(Related, but not quite the same as, How should unfalsifiable claims be handled?)
What standards should be used when attempting to debunk "conspiracy theory" claims?
Consider as an example Has the US Government tagged people to be killed with stickers on the mailboxes? I suspect that the claim is false, but I am having trouble imagining what kind of answer would satisfactorily establish this.
Should we demand evidence that would convince a reasonable skeptic, based on our usual referencing standards (e.g. peer-reviewed journals, etc)? Such evidence is unlikely to convince a genuine adherent of the claim. If there really is a government conspiracy to kill millions of citizens, surely the conspirators would also be capable of planting misinformation in reputable journals, so they can't be relied upon. Anyway, most reasonable skeptics probably don't consider the claim credible in the first place.
Should we demand incontrovertible evidence, that would convince any rational thinker? ("Every US government employee has been interrogated under the influence of magical truth serum, and all of them denied the existence of the conspiracy.") This probably doesn't exist - by that standard, the claim is likely unfalsifiable.
Should we give original arguments as to the implausibility of the claim? ("If the government wanted to kill people, they would surely organize it in a more efficient way, using electronic records instead of mailbox stickers.") We generally don't allow such "theory answers".
Should we require that the asker specify in advance what sort of evidence they would regard as satisfactory? In that case, if what they specify is reasonable, we can attempt to search for it, without fear that it will be rejected as conspiracy misinformation. If it's unreasonable (they want magical truth serum interrogation transcripts), we could close the question. But maybe this places an excessive burden on the asker. We don't demand this of people asking more mundane questions; we apply community standards of evidence.

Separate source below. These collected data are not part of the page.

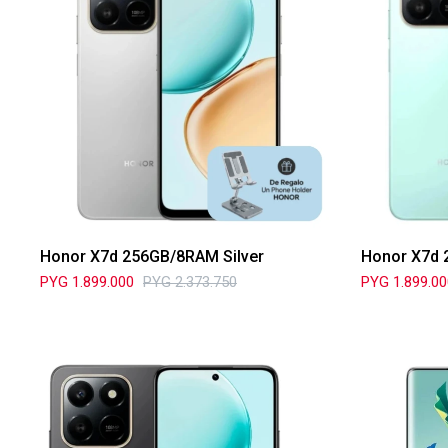
Honor X7d 256GB/8RAM Silver
Honor X7d
PYG
1.899.000
PYG
2.373.750
PYG
1.899.0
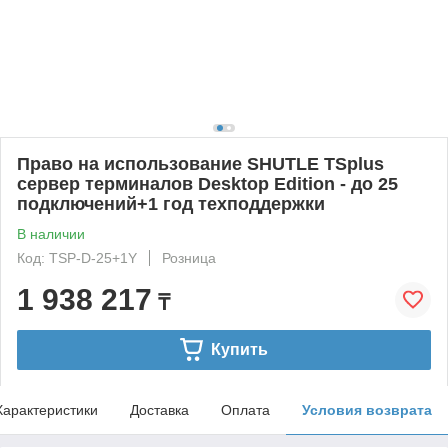
Право на использование SHUTLE TSplus
сервер терминалов Desktop Edition - до 25
подключений+1 год техподдержки
В наличии
Код: TSP-D-25+1Y
Розница
1 938 217
₸
Купить
Характеристики
Доставка
Оплата
Условия возврата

Also, having the asker state their personal standard of evidence makes the question less generally applicable; a future reader might not find that particular set of evidence convincing.
Should we just leave such questions open and unanswered indefinitely, until such indeterminate time as incontrovertible evidence may surface?
Should we simply close all such questions? (What criteria should be applied in identifying "such questions"?)